Excerpts from Jim Conrad's
Naturalist Newsletter
entry from field notes dated January 19, 2023, taken along steep, one-lane gravel road ascending forested, northeast-facing mountain slope, elevation ±2,380m (7600 ft); bedrock of Cretaceous limestone; on the south side of Pinal de Amoles, Querétaro state, MÉXICO, (N21.134°, W99.629°)
MOSQUITO FLOWER
On the shady side of the mountain, in a chopped-over spot beside a steep gravel road, the above cherry-sized eruption of bright red was hard to miss amid all the greenness. Up close, the flower was very distinctive:
Very bilaterally symmetrical, almost like a humorous caricature of a startled human face, the corolla consisted of four red petals, below which four more long, slender and reddish-brown sepals arose. Each of the two upper, smaller petals bore a single gland, at the side of which arose a small projection of the petal base, an auricle. The larger petals at their bases display drops of liquid, presumably nectar from the above glands. Below the corolla there's the slender style tipped with a spherical white stigma. From the side, more structures can be seen:
The above photo is somewhat confusing. It's clear that at the image's right border the white, oblong shape is the stigma atop its long, slender style. It looks like one or two red petals have come loose and are stuck out of place. To understand more, it's necessary to know what kind of plant this is.

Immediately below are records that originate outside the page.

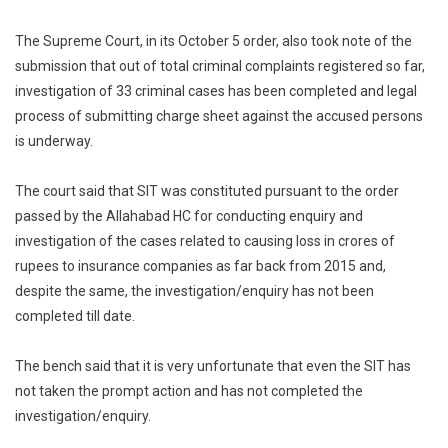
The Supreme Court, in its October 5 order, also took note of the
submission that out of total criminal complaints registered so far,
investigation of 33 criminal cases has been completed and legal
process of submitting charge sheet against the accused persons
is underway.
The court said that SIT was constituted pursuant to the order
passed by the Allahabad HC for conducting enquiry and
investigation of the cases related to causing loss in crores of
rupees to insurance companies as far back from 2015 and,
despite the same, the investigation/enquiry has not been
completed till date.
The bench said that it is very unfortunate that even the SIT has
not taken the prompt action and has not completed the
investigation/enquiry.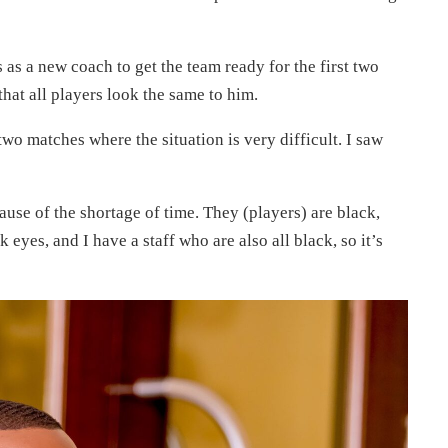
as a new coach to get the team ready for the first two
hat all players look the same to him.
 two matches where the situation is very difficult. I saw
ause of the shortage of time. They (players) are black,
 eyes, and I have a staff who are also all black, so it’s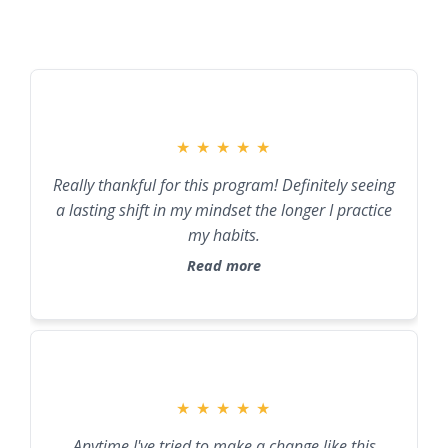
★
★
★
★
★
Really thankful for this program! Definitely seeing
a lasting shift in my mindset the longer I practice
my habits.
Read more
★
★
★
★
★
Anytime I've tried to make a change like this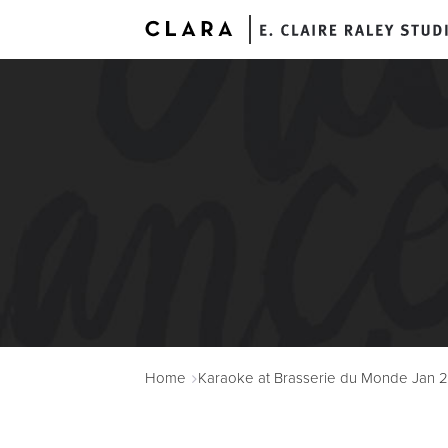
A
Home
Karaoke at Brasserie du Monde Jan 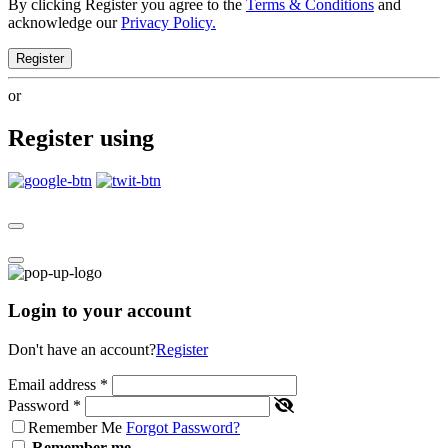
By clicking Register you agree to the
Terms & Conditions
and
acknowledge our
Privacy Policy.
Register
or
Register using
Login to your account
Don't have an account?
Register
Email address
*
Password
*
Remember Me
Forgot Password?
Remember me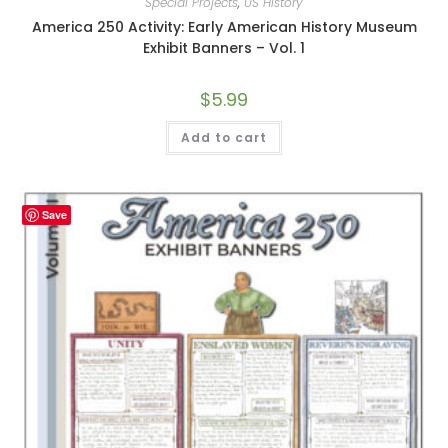
Special Projects
,
US History
America 250 Activity: Early American History Museum
Exhibit Banners – Vol. 1
$
5.99
Add to cart
Save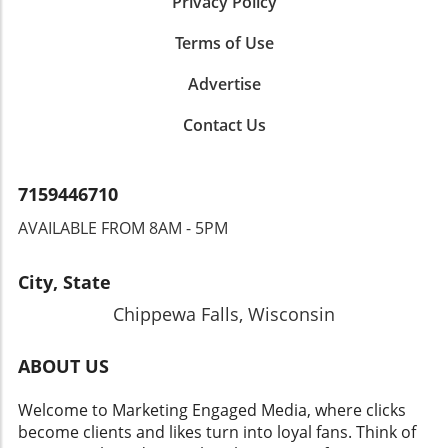
Privacy Policy
Terms of Use
Advertise
Contact Us
7159446710
AVAILABLE FROM 8AM - 5PM
City, State
Chippewa Falls, Wisconsin
ABOUT US
Welcome to Marketing Engaged Media, where clicks
become clients and likes turn into loyal fans. Think of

With four sepals and four brightly colored petals, and the stamens, petals and sepals arising above the ovary -- as seen in the above photo -- one thinks of the Evening Primrose Family, the Onagraceae. Within that family, it turns out that what we have is fairly exceptional. While Onagraceae flowers usually bear four or more stamens, our plant's flowers produce only two, of which one is petal-like and sterile -- it's a "staminode." In the flower bud the staminode wraps around the fertile stamen's anther.

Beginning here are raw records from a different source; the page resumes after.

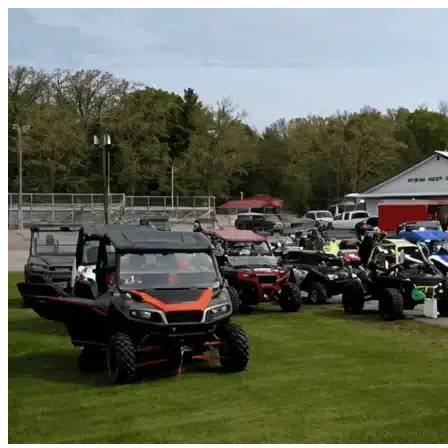
Skip to content
Titusville, FL
|
Vehicle Storage
|
Any size
Storage Types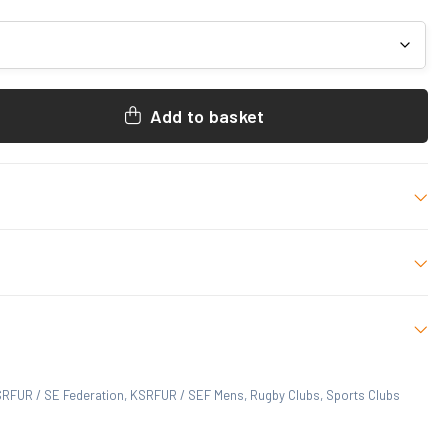
Add to basket
 NAVY
R, SE Federation
 M, L, XL, 2XL, 3XL
 who have purchased this product may leave a review.
RFUR / SE Federation
,
KSRFUR / SEF Mens
,
Rugby Clubs
,
Sports Clubs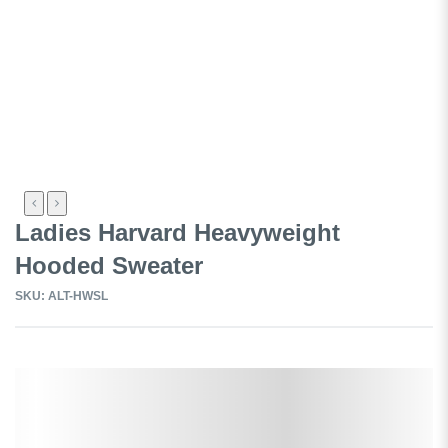
Ladies Harvard Heavyweight
Hooded Sweater
SKU: ALT-HWSL
Select a Colour: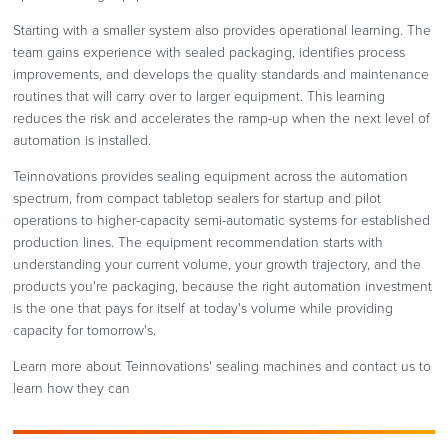
Starting with a smaller system also provides operational learning. The
team gains experience with sealed packaging, identifies process
improvements, and develops the quality standards and maintenance
routines that will carry over to larger equipment. This learning
reduces the risk and accelerates the ramp-up when the next level of
automation is installed.
Teinnovations provides sealing equipment across the automation
spectrum, from compact tabletop sealers for startup and pilot
operations to higher-capacity semi-automatic systems for established
production lines. The equipment recommendation starts with
understanding your current volume, your growth trajectory, and the
products you're packaging, because the right automation investment
is the one that pays for itself at today's volume while providing
capacity for tomorrow's.
Learn more about Teinnovations' sealing machines and contact us to
learn how they can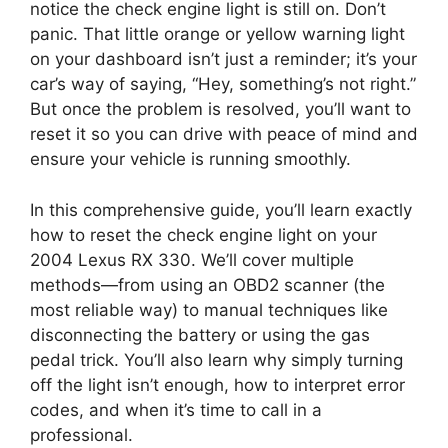
notice the check engine light is still on. Don’t
panic. That little orange or yellow warning light
on your dashboard isn’t just a reminder; it’s your
car’s way of saying, “Hey, something’s not right.”
But once the problem is resolved, you’ll want to
reset it so you can drive with peace of mind and
ensure your vehicle is running smoothly.
In this comprehensive guide, you’ll learn exactly
how to reset the check engine light on your
2004 Lexus RX 330. We’ll cover multiple
methods—from using an OBD2 scanner (the
most reliable way) to manual techniques like
disconnecting the battery or using the gas
pedal trick. You’ll also learn why simply turning
off the light isn’t enough, how to interpret error
codes, and when it’s time to call in a
professional.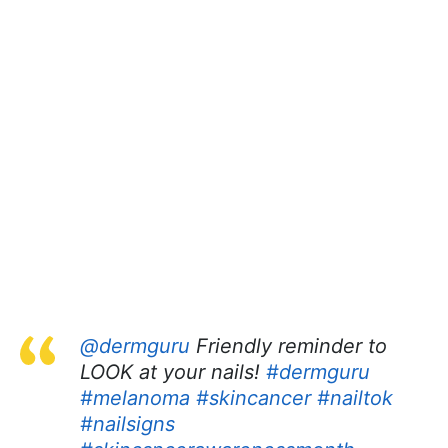
@dermguru
Friendly reminder to
LOOK at your nails!
#dermguru
#melanoma
#skincancer
#nailtok
#nailsigns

With this observation, and the fact that our blossom is strongly bilaterally symmetrical, we're led to the genus Lopezia, occurring only from Mexico south to Panama.
Knowing that we have a Lopezia, thanks to a 1973 publication by Uzi Plitmann and others, entitled "The Systematics of Lopezieae (Onagraceae)," with regard to the strange stamens we can say that when our Lopezia flower opens, its petal-like sterile stamen "snaps" downward. In the above photo, the conspicuous white bulge appearing to lie on the flat surface of the sepal below it, is the snapped-down sterile stamen. Above the horizontal style, we see two white, up-curving, fingerlike items. I think the top one is the fertile stamen, which bends upward after it sheds pollen, before the female parts are receptive.
Peter Raven in his 1979 paper entitled "A survey of reproductive biology in Onagraceae" comments on the snapping stamens of Lopezia: "... the fertile stamen is enfolded by the spoon-shaped sterile stamen and held under tension, discharging its pollen explosively on the lower side of insects visiting the flower."
I can't say what the fingerlike item between the picture's fertile stamen and the style is -- maybe part of a dislodged petal.
At this time about 28 Lopezia species are recognized, of which three have been documented in the semiarid uplands of central Mexico known as the Bajío Region, of which we are part. In our area, if you have Lopezia as hairy as our plant, and at each of the bases of the two upper petals there's just one gland, not two, you have LOPEZIA RACEMOSA subspecies RACEMOSA.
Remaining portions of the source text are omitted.